(Entries taken from a collection)

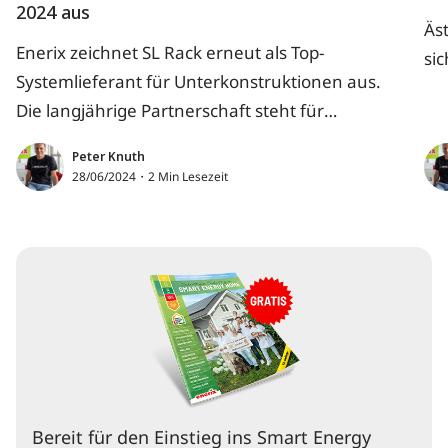
2024 aus
Äst
Enerix zeichnet SL Rack erneut als Top-
sic
Systemlieferant für Unterkonstruktionen aus.
Die langjährige Partnerschaft steht für
Fortschritt und Qualität.
Peter Knuth
28/06/2024・2 Min Lesezeit
Bereit für den Einstieg ins Smart Energy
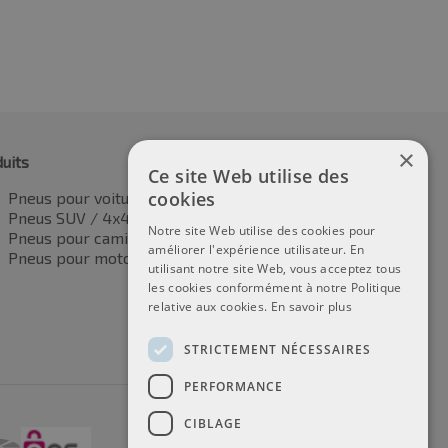
×
uits
Ce site Web utilise des
cookies
Pneus pour voitures
Pneus SUV / 4x4
Notre site Web utilise des cookies pour
Pneus pour camionnettes
améliorer l'expérience utilisateur. En
Pneus pour motos
utilisant notre site Web, vous acceptez tous
les cookies conformément à notre Politique
relative aux cookies.
En savoir plus
STRICTEMENT NÉCESSAIRES
PERFORMANCE
CIBLAGE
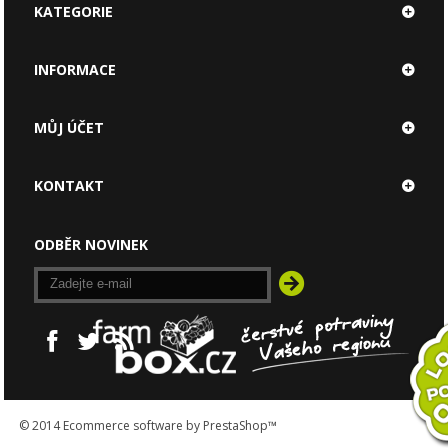
KATEGORIE
INFORMACE
MŮJ ÚČET
KONTAKT
ODBĚR NOVINEK
© 2014
Ecommerce software by PrestaShop™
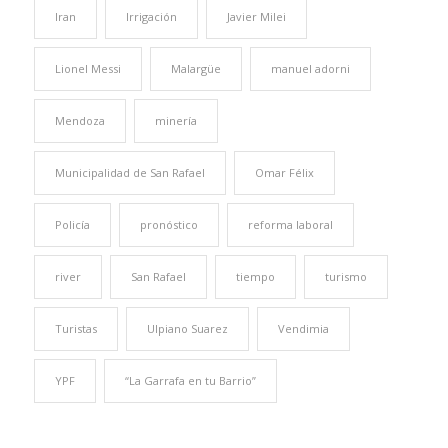
Iran
Irrigación
Javier Milei
Lionel Messi
Malargüe
manuel adorni
Mendoza
minería
Municipalidad de San Rafael
Omar Félix
Policía
pronóstico
reforma laboral
river
San Rafael
tiempo
turismo
Turistas
Ulpiano Suarez
Vendimia
YPF
“La Garrafa en tu Barrio”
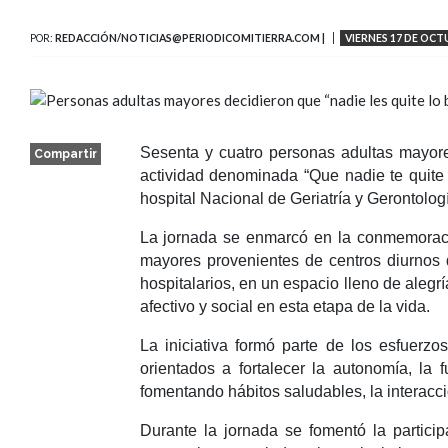
POR:
REDACCIÓN/NOTICIAS@PERIODICOMITIERRA.COM |
VIERNES 17 DE OCT
Sesenta y cuatro personas adultas mayores
Compartir
actividad denominada “Que nadie te quite l
hospital Nacional de Geriatría y Gerontolo
La jornada se enmarcó en la conmemora
mayores provenientes de centros diurnos 
hospitalarios, en un espacio lleno de alegr
afectivo y social en esta etapa de la vida.
La iniciativa formó parte de los esfuerz
orientados a fortalecer la autonomía, la
fomentando hábitos saludables, la interacci
Durante la jornada se fomentó la particip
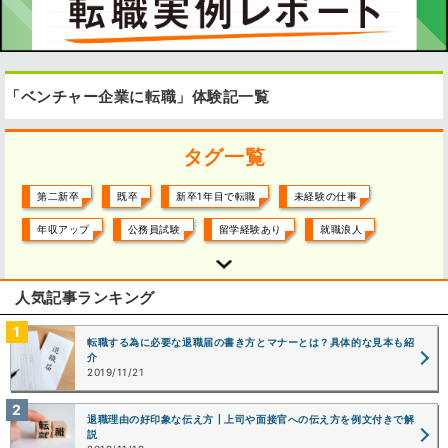
「ベンチャー企業に転職」体験記一覧
タグ一覧
第二新卒
既卒
新卒1年目で転職
未経験の仕事
年収アップ
公務員試験
留学経験あり
就職浪人
役職アップ
大企業に転職
大企業から転職
人気記事ランキング
ベンチャー企業に転職
ベンチャー企業から転職
外資系
日系企業
働き方改革
経験を活かして
資格を活かして
転職する為に必要な退職届の書き方とマナーとは？具体的な見本も紹
介
研究を活かして
フリーターから正社員
契約社員から正社員
2019/11/21
リストラ・倒産
パワハラ
結婚・出産
高卒
大検
退職理由の好印象な伝え方┃上司や面接官への伝え方を例文付きで解
脱ブラック企業
人間関係
やりがい求めて
説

### What you are asked to do
Every entry above, pictures excluded, needs to be duplicated exactly.

### Response area
2024 aus
Äst
Enerix zeichnet SL Rack erneut als Top-
sic
Systemlieferant für Unterkonstruktionen aus.
Die langjährige Partnerschaft steht für
Fortschritt und Qualität.
Peter Knuth
28/06/2024・2 Min Lesezeit
Bereit für den Einstieg ins Smart Energy
×
uits
Ce site Web utilise des
cookies
Pneus pour voitures
Pneus SUV / 4x4
Notre site Web utilise des cookies pour
Pneus pour camionnettes
améliorer l'expérience utilisateur. En
Pneus pour motos
utilisant notre site Web, vous acceptez tous
les cookies conformément à notre Politique
relative aux cookies.
En savoir plus
STRICTEMENT NÉCESSAIRES
PERFORMANCE
CIBLAGE
KATEGORIE
INFORMACE
MŮJ ÚČET
KONTAKT
ODBĚR NOVINEK
© 2014
Ecommerce software by PrestaShop™
Iran
Irrigación
Javier Milei
Lionel Messi
Malargüe
manuel adorni
Mendoza
minería
Municipalidad de San Rafael
Omar Félix
Policía
pronóstico
reforma laboral
river
San Rafael
tiempo
turismo
Turistas
Ulpiano Suarez
Vendimia
YPF
“La Garrafa en tu Barrio”
POR:
REDACCIÓN/NOTICIAS@PERIODICOMITIERRA.COM |
VIERNES 17 DE OCT
Sesenta y cuatro personas adultas mayores
Compartir
actividad denominada “Que nadie te quite l
hospital Nacional de Geriatría y Gerontolo
La jornada se enmarcó en la conmemora
mayores provenientes de centros diurnos 
hospitalarios, en un espacio lleno de alegr
afectivo y social en esta etapa de la vida.
La iniciativa formó parte de los esfuerz
orientados a fortalecer la autonomía, la
fomentando hábitos saludables, la interacci
Durante la jornada se fomentó la particip
「ベンチャー企業に転職」体験記一覧
タグ一覧
第二新卒
既卒
新卒1年目で転職
未経験の仕事
年収アップ
公務員試験
留学経験あり
就職浪人
役職アップ
大企業に転職
大企業から転職
人気記事ランキング
ベンチャー企業に転職
ベンチャー企業から転職
外資系
日系企業
働き方改革
経験を活かして
資格を活かして
転職する為に必要な退職届の書き方とマナーとは？具体的な見本も紹
介
研究を活かして
フリーターから正社員
契約社員から正社員
2019/11/21
リストラ・倒産
パワハラ
結婚・出産
高卒
大検
退職理由の好印象な伝え方┃上司や面接官への伝え方を例文付きで解
脱ブラック企業
人間関係
やりがい求めて
説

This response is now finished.